До 1956 года фильм на иностранном языке в этой почетной номинации, несомненно, выбирали из нескольких кандидатов, однако публику в перипетии конкурентной борьбы не посвящали. Дважды в эту пору награду получал Рене Клеман (Renе Clеment). В 1950-м — за фильм «У стен Малапаги, или По ту сторону решетки» («Le mura di Malapaga»). Широкая публика помнила Габена по «Великой иллюзии» Жана Ренуара. Академики, вероятно, и по другим его работам, по фильмам «Набережная туманов» и «День начинается» Карне. Ретроспективные показы удобны тем, что помогают отследить динамику (занудным тоном): как начинали, чем продолжили… Может, кто и запишет «Малапагу» в нео-, но, кажется, вполне понятно, что этот реализм — «поэтический». Роль, сыгранная Габеном, прямиком отсылает ко всем предыдущим криминальным драмам с его участием. Невольный (или вольный) убийца «с человеческим лицом», встретивший подлинную любовь накануне краха или гибели. И, уж, конечно, он звезда! В Европе на него валом валили. Пишешь материал и обязательно узнаешь что-то новенькое. Приведу забавную цитату, сопровождавшую дебют Габена в кино. Его родители играли в мюзик-холле, и актерскую карьеру он начинал в театре. Тому, что прошел пробы, — удивился безмерно: работавший с Габеном оператор ежеминутно поправлял позу актера, требовал следить за камерой. Явившись на съемки, актер поспешил заявить: «Ладно, я буду участвовать в вашем кино. Только предупреждаю: я ничего не смыслю во всей этой механике. Учтите это!.. Я чувствую, что так же пригоден к работе в кино, как к тому, чтобы стать пастором. Если дело не будет клеиться, я умываю руки… Вся ответственность ложится на вас». Фильм был признан лучшим и в Каннах. Рене Клемана наградили как лучшего режиссера. А среди актерских работ отметили не Габена – Изу Миранду.

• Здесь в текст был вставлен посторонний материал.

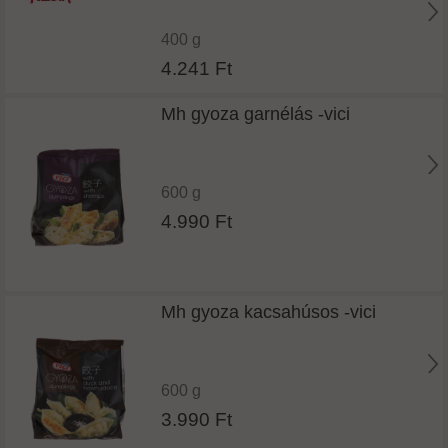
400 g
4.241 Ft
Mh gyoza garnélás -vici
600 g
4.990 Ft
Mh gyoza kacsahúsos -vici
600 g
3.990 Ft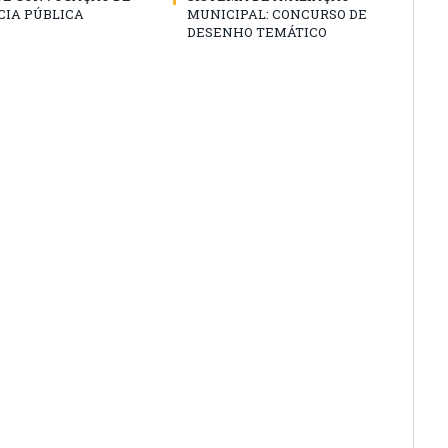
CIA PÚBLICA
MUNICIPAL: CONCURSO DE
DESENHO TEMÁTICO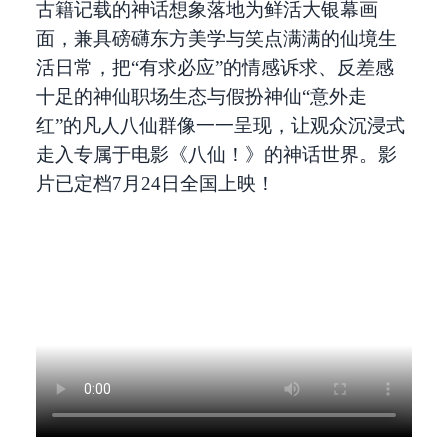
古籍记载的神话想象落地为鲜活大银幕画
面，兼具磅礴东方美学与笑点满满的仙境生
活日常，把“有求必应”的情感诉求、反差感
十足的神仙职场生态与假扮神仙“意外走
红”的凡人八仙群像一一呈现，让观众沉浸式
走入专属于电影《八仙！》的神话世界。影
片已定档7月24日全国上映！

«Jeux interdits» («Запрещенные игры», 1952) – это экранизация французского романа. Июнь 40-го. Колонну беженцев бомбят немцы. Ах, как снято. На то мгновенье, пока уцелевшие не поднимают головы, вас посещает жуткая уверенность, что погибли все. Автор романа, Franсois Boyer, был одним из сценаристов и диалоги сам писал. Мальчик лет 8 ищет сбежавшую корову и натыкается на пятилеточку: «Где твоя мать. – Умерла. – А где твой отец? – Умер. — (после непродолжительного молчания): Ну, вот что, мой отец не умер и здорово меня отдерет, если я не поймаю эту корову!» Так знакомятся главные герои: едва ставшая сиротой городская девочка Полетт и крестьянский сын Мишель. Нет рецензии, где не отмечалась бы игра детей, выросших в профессиональные актеры. Особенно умиляет девочка, хотя мальчик все-таки точнее, выразительнее. Но вообще, что настоящие беспризорники (у де Сика и Росселлини), что благополучные дети в неореализме действительно хороши.

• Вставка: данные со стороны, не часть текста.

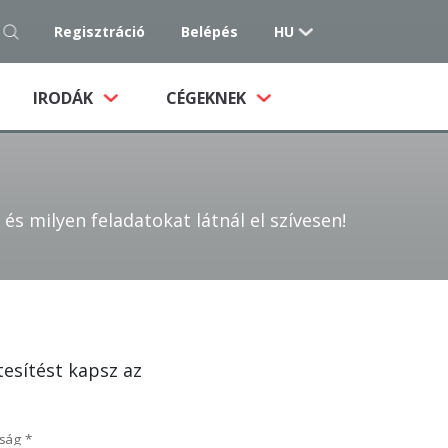
Regisztráció
Belépés
HU
IRODÁK
CÉGEKNEK
s milyen feladatokat látnál el szívesen!
tesítést kapsz az
ság
*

Франция только что оккупирована. Деревня, в которую попадает Полетт, еще не видела ни бомбежек, ни немецких солдат. Девочку воспринимают как источник информации. Так, суть да дело, она остается в семье, всю жизнь враждующей с соседями. Пафос – трагикомедия. Мотивов бездна – вплоть до «Ромео и Джульетты». В центре – эта прилепившаяся друг к другу пара, пытающаяся осмыслить, что такое смерть. Не хочу пересказывать сюжет, этот фильм не устарел. Кроме «Оскара», он получил «Золотого льва» в Венеции и премию Британской академии. А за некоторыми его эпизодами просматриваются снятые позже французские, итальянские — и грузинские ленты.

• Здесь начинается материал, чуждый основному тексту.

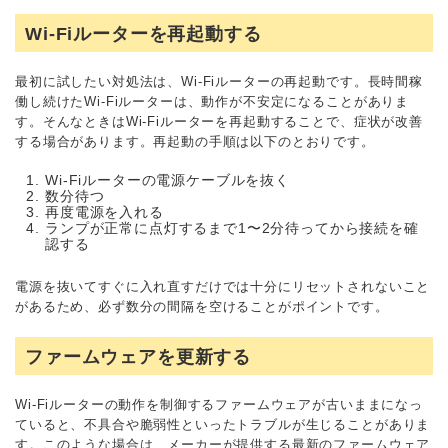
Wi-Fiルーターを再起動する
最初に試したい対処法は、Wi-Fiルーターの再起動です。長時間稼
働し続けたWi-Fiルーターは、動作が不安定になることがありま
す。そんなときはWi-Fiルーターを再起動することで、症状が改善
する場合があります。再起動の手順は以下のとおりです。
Wi-Fiルーターの電源ケーブルを抜く
数分待つ
再度電源を入れる
ランプが正常に点灯するまで1〜2分待ってから接続を確
認する
電源を抜いてすぐに入れ直すだけでは十分にリセットされないこと
があるため、必ず数分の間隔を空けることがポイントです。
ファームウェアを更新する
Wi-Fiルーターの動作を制御するファームウェアが古いままになっ
ていると、不具合や脆弱性といったトラブルが生じることがありま
す。このような場合は、メーカーが提供する最新のファームウェア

Звание «лучших» досталось и японцам. В 1951-м «Оскара» снискал «Расёмон» Курасавы. Недавно я уже говорила и об этом великом кинематографисте, и о фильме. Имя режиссера Тэйноскэ Кинугаса еще не упоминалось. Он пришел в кино в 1917-м, когда большинство японских фильмов представляли собой заснятые спектакли театра Кабуки, где Кинугаса играл женские роли. Его потеснила на экране женщина во плоти, но к 1923-му (токийское землетрясение, разрушившее кинохралище) у Кинугаса уже несколько режиссерских работ. Всего он создал чуть ли не 100 фильмов. И если Куросаве Япония обязана своим первым фильмом, показанным в Штатах, то этот режиссер в 1928-м убедил европейцев в том, что новая муза поселилась и в Стране восходящего солнца. «Страницы безумства» — это достойный ответ «Кабинету доктора Калигари». По сюжету старик, обожающий жену, пытается вытащить ее из дома скорби, но жизнь за его пределами страшна для нее не менее, чем в сумасшедшем доме. Абсурдистская стилистика смешивает галлюцинации и реальность, словно перенося искаженное пространство из головы страдалицы в обычный интерьер. Фильм имел успех и на родине, и за границей. А «Оскара» (и Grand prix в Каннах) Кинугаса получил за «Врата ада» (1954) — средневековую историю любви и смерти самурая и чужой жены. Экзотика. Замечательные актерские работы (главную роль в фильме сыграла Матико Кё, которую уже знали по «Расёмон»).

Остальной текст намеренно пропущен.